How to do a cubic spline interpolation on python with CuPy?

I am writing code by using GPU to keep doing cubic spline interpolation many times. I know how to do it on numpy like using

scipy.interpolate.splrep

scipy.interpolate.interp1d(kind='cubic')

The interp1d is what I am using now for numpy arrays. But I need to run them on CuPy.

But how should I do it on CuPy? I have a x-values and y-values. And I also have an array with new x-values. The code I am writing now is going to calculate the new y-values for the new x-values.

Solution

I can answer this question myself now. I finished the interpolation algorithm. As ev-br's answer's suggestion, I just re-write the scipy.interpolate.CubicSpline for cupy.

scipy.interpolate.CubicSpline contained a lot of functions which is not helpful if we just need an interpolation function.

The class CubicSpline has a parent class scipy.interpolate.PPoly, which also contained a lot of unnecessary functions if you only want an interpolation function. After a clear clean, I only used the classes _PPolyBase, solve_banded(), and prepare_input().

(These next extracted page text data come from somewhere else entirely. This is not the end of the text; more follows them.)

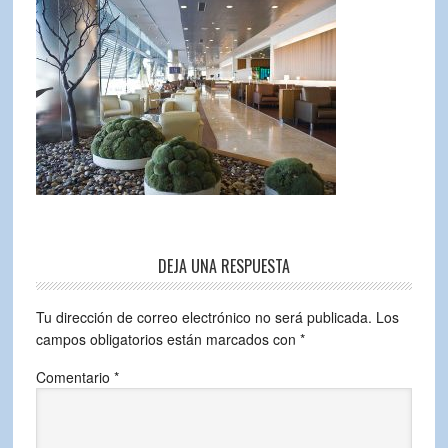
DEJA UNA RESPUESTA
Tu dirección de correo electrónico no será publicada.
Los
campos obligatorios están marcados con
*
Comentario
*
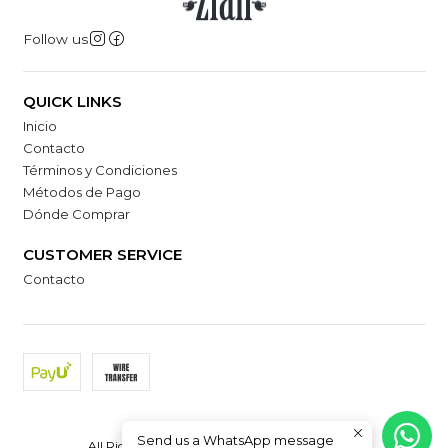
Follow us
QUICK LINKS
Inicio
Contacto
Términos y Condiciones
Métodos de Pago
Dónde Comprar
CUSTOMER SERVICE
Contacto
2026 Zian - Camila Reyes.
Send us a WhatsApp message
All Rights Reserved.
Powered by Jumpseller
.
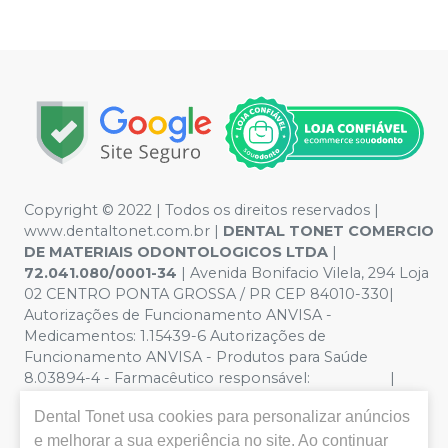
Copyright © 2022 | Todos os direitos reservados |
www.dentaltonet.com.br |
DENTAL TONET COMERCIO
DE MATERIAIS ODONTOLOGICOS LTDA
|
72.041.080/0001-34
| Avenida Bonifacio Vilela, 294 Loja
02 CENTRO PONTA GROSSA / PR CEP 84010-330|
Autorizações de Funcionamento ANVISA -
Medicamentos: 1.15439-6 Autorizações de
Funcionamento ANVISA - Produtos para Saúde
8.03894-4 - Farmacêutico responsável: |
Política de Privacidade e Segurança - Fotos meramente
Dental Tonet
usa cookies para personalizar anúncios
ilustrativas - Os preços e condições da loja virtual estão
sujeitos a alterações. Em caso de divergência de preços
e melhorar a sua experiência no site. Ao continuar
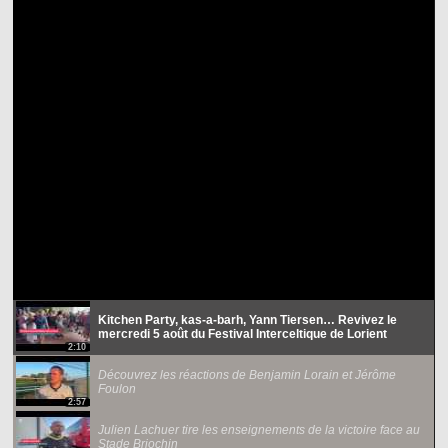
Kitchen Party, kas-a-barh, Yann Tiersen… Revivez le
mercredi 5 août du Festival Interceltique de Lorient
2:10
Découvrez les réactions de Benjamin Lorain et Jérôme
Foulon
2:57
Julien Lachuer tire les enseignements de la victoire face au
Stade Briochin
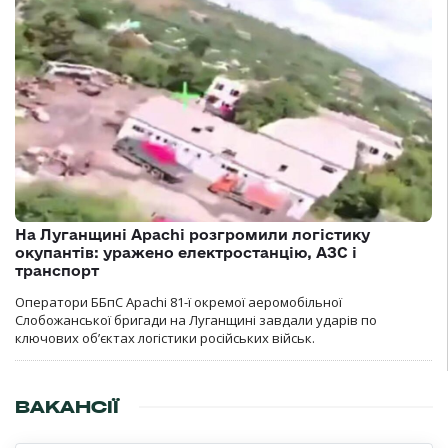
На Луганщині Apachi розгромили логістику
окупантів: уражено електростанцію, АЗС і
транспорт
Оператори ББпС Apachi 81-ї окремої аеромобільної
Слобожанської бригади на Луганщині завдали ударів по
ключових об’єктах логістики російських військ.
ВАКАНСІЇ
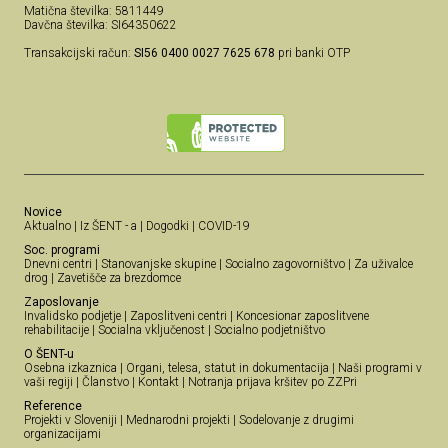
Matična številka: 5811449
Davčna številka: SI64350622
Transakcijski račun:
SI56 0400 0027 7625 678
pri banki OTP
Novice
Aktualno
|
Iz ŠENT - a
|
Dogodki
|
COVID-19
Soc. programi
Dnevni centri
|
Stanovanjske skupine
|
Socialno zagovorništvo
|
Za uživalce
drog
|
Zavetišče za brezdomce
Zaposlovanje
Invalidsko podjetje
|
Zaposlitveni centri
|
Koncesionar zaposlitvene
rehabilitacije
|
Socialna vključenost
|
Socialno podjetništvo
O ŠENT-u
Osebna izkaznica
|
Organi, telesa, statut in dokumentacija
|
Naši programi v
vaši regiji
|
Članstvo
|
Kontakt
|
Notranja prijava kršitev po ZZPri
Reference
Projekti v Sloveniji
|
Mednarodni projekti
|
Sodelovanje z drugimi
organizacijami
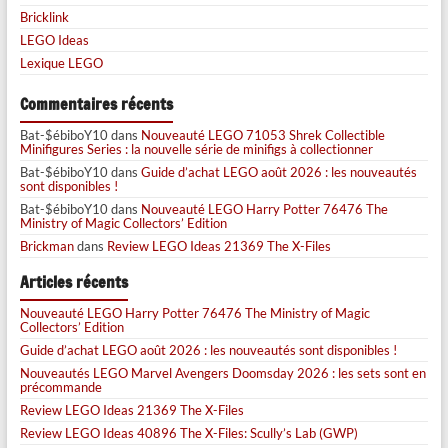
Bricklink
LEGO Ideas
Lexique LEGO
Commentaires récents
Bat-$ébiboY10
dans
Nouveauté LEGO 71053 Shrek Collectible
Minifigures Series : la nouvelle série de minifigs à collectionner
Bat-$ébiboY10
dans
Guide d’achat LEGO août 2026 : les nouveautés
sont disponibles !
Bat-$ébiboY10
dans
Nouveauté LEGO Harry Potter 76476 The
Ministry of Magic Collectors’ Edition
Brickman
dans
Review LEGO Ideas 21369 The X-Files
Articles récents
Nouveauté LEGO Harry Potter 76476 The Ministry of Magic
Collectors’ Edition
Guide d’achat LEGO août 2026 : les nouveautés sont disponibles !
Nouveautés LEGO Marvel Avengers Doomsday 2026 : les sets sont en
précommande
Review LEGO Ideas 21369 The X-Files
Review LEGO Ideas 40896 The X-Files: Scully’s Lab (GWP)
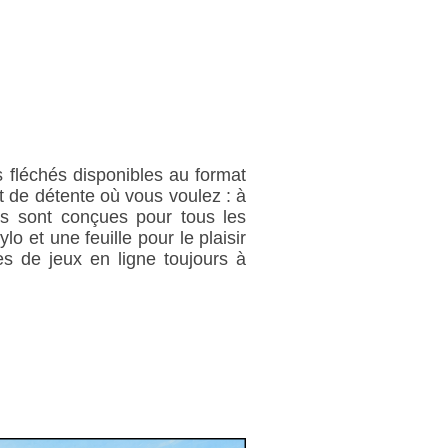
 fléchés disponibles au format
 de détente où vous voulez : à
es sont conçues pour tous les
o et une feuille pour le plaisir
s de jeux en ligne toujours à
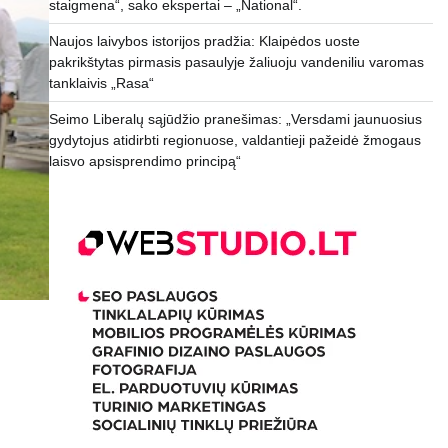
staigmena“, sako ekspertai – „National“.
Naujos laivybos istorijos pradžia: Klaipėdos uoste
pakrikštytas pirmasis pasaulyje žaliuoju vandeniliu varomas
tanklaivis „Rasa“
Seimo Liberalų sąjūdžio pranešimas: „Versdami jaunuosius
gydytojus atidirbti regionuose, valdantieji pažeidė žmogaus
laisvo apsisprendimo principą“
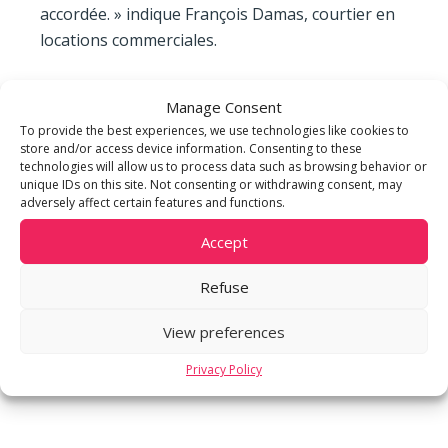
accordée. » indique François Damas, courtier en
locations commerciales.
La signature de ce nouveau bail confirme
Manage Consent
l’intérêt des locataires pour l’Esplanade de Pont-
To provide the best experiences, we use technologies like cookies to
Rouge, le nouveau business center de Genève.
store and/or access device information. Consenting to these
technologies will allow us to process data such as browsing behavior or
unique IDs on this site. Not consenting or withdrawing consent, may
Vous souhaitez vendre votre immeuble ou louer
adversely affect certain features and functions.
des surfaces commerciales ?
Accept
Contactez-nous :
immobilier-commercial@m-
3.com
Refuse
-> En savoir davantage sur m3 IMMOBILIER
View preferences
COMMERCIAL
Privacy Policy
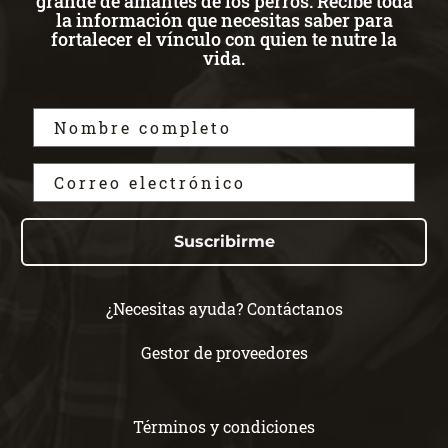
grande de amantes de los perros. Recibe toda
la información que necesitas saber para
fortalecer el vínculo con quien te nutre la
vida.
Suscribirme
¿Necesitas ayuda? Contáctanos
Gestor de proveedores
Términos y condiciones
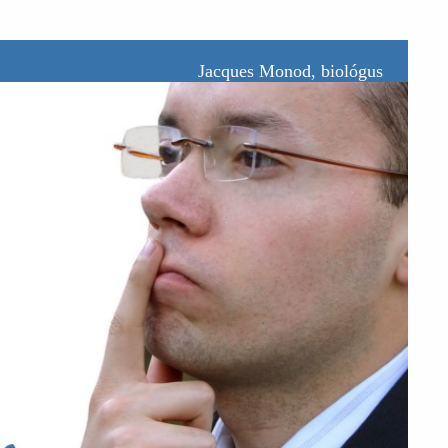
Jacques Monod, biológus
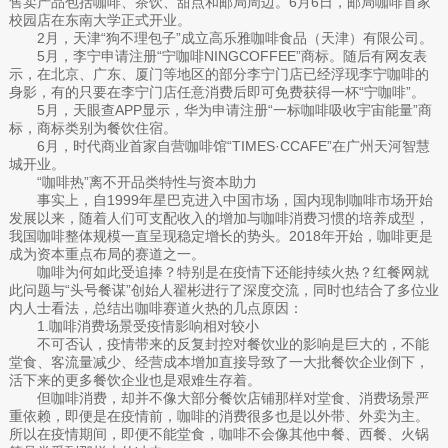
售卖产品包括咖啡、茶饮、甜点和邮局周边。6月6日，邮局咖啡首家
校园店在东南大学正式开业。
2月，天津“狗不理包子”成立高乐雅咖啡食品（天津）有限公司。
5月，李宁申请注册“宁咖啡NINGCOFFEE”商标。随后有网友表
示，在北京、广东、厦门等地区的部分李宁门店已经浮现李宁咖啡的
身影，有的只要在李宁门店任意消费后即可免费获得一杯“宁咖啡”。
5月，天眼查APP显示，华为申请注册“一标咖啡吸收宇宙能量”商
标，商标类别为餐饮住宿。
6月，时代商业首家自营咖啡馆“TIMES·CCAFE”在广州天河智慧
城开业。
“咖啡热”离不开品类特性与资本助力
事实上，自1999年星巴克进入中国市场，国内现制咖啡市场开始
发展以来，随着人们可支配收入的增加与咖啡消费习惯的培养成型，
我国咖啡整体规模一直呈现稳定增长的势头。2018年开始，咖啡更是
成为资本重点布局的赛道之一。
咖啡为何如此受追捧？特别是在疫情下还能持续火热？红餐网就
此问题与“头号餐谋”创始人翟彬进行了深度交流，同时也结合了多位业
内人士看法，总结出咖啡赛道火热的几点原因：
1.咖啡消费场景受疫情影响相对较小
不可否认，疫情带来的反复封控对餐饮业的影响是巨大的，不能
堂食、客流量减少、经营成本增加直接导致了一大批餐饮企业倒下，
活下来的更多餐饮企业也是艰难生存着。
但咖啡消费，却并不像大部分餐饮店铺那样对堂食、消费场景严
重依赖，即便是在疫情前，咖啡的消费很多也是以外带、外卖为主。
所以在疫情期间，即便不能堂食，咖啡不会像其他中餐、西餐、火锅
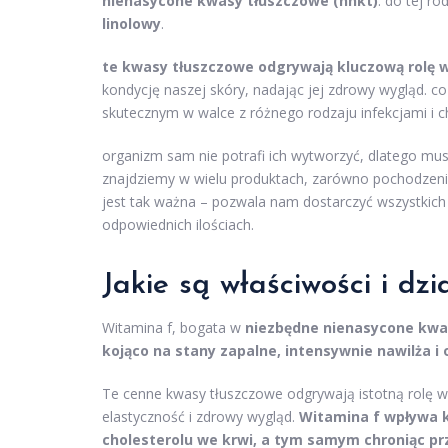
nienasycone kwasy tłuszczowe (nnkt)
. do tej ro
linolowy
.
te kwasy tłuszczowe odgrywają kluczową rolę 
kondycję naszej skóry, nadając jej zdrowy wygląd. c
skutecznym w walce z różnego rodzaju infekcjami i 
organizm sam nie potrafi ich wytworzyć, dlatego mu
znajdziemy w wielu produktach, zarówno pochodzenia
jest tak ważna – pozwala nam dostarczyć wszystkich
odpowiednich ilościach.
Jakie są właściwości i dz
Witamina f, bogata w
niezbędne nienasycone kwa
kojąco na stany zapalne, intensywnie nawilża i 
Te cenne kwasy tłuszczowe odgrywają istotną rolę w
elastyczność i zdrowy wygląd.
Witamina f wpływa k
cholesterolu we krwi, a tym samym chroniąc p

The hardest part is the function evaluate() which is written in cython. Cython doesn't support cupy, so I used the numba which supports cuda to accelerate the loops' speed.

The head of the function evaluate() should be like:

@cuda.jit('void(complex128[:,:,:], float64[:], float64[:], complex128[:,:])')
def evaluate(c, x, xp, out):

There is an important thing that needs to notice which is the evaluation function is not a thread-safe function.

Only the first loop in evaluate() which is:

for ip in range(len(xp)):
    xval = xp[IP]
    ......

can use cuda.grid(1) and cuda.gridsize(1)

Also, I combine evaluate_poly1() and find_interval_descending() inside of evaluate() for better fit the numbe's cuda support.

The speed is super faster, which is about 3 to 4 times faster than the original scipy function.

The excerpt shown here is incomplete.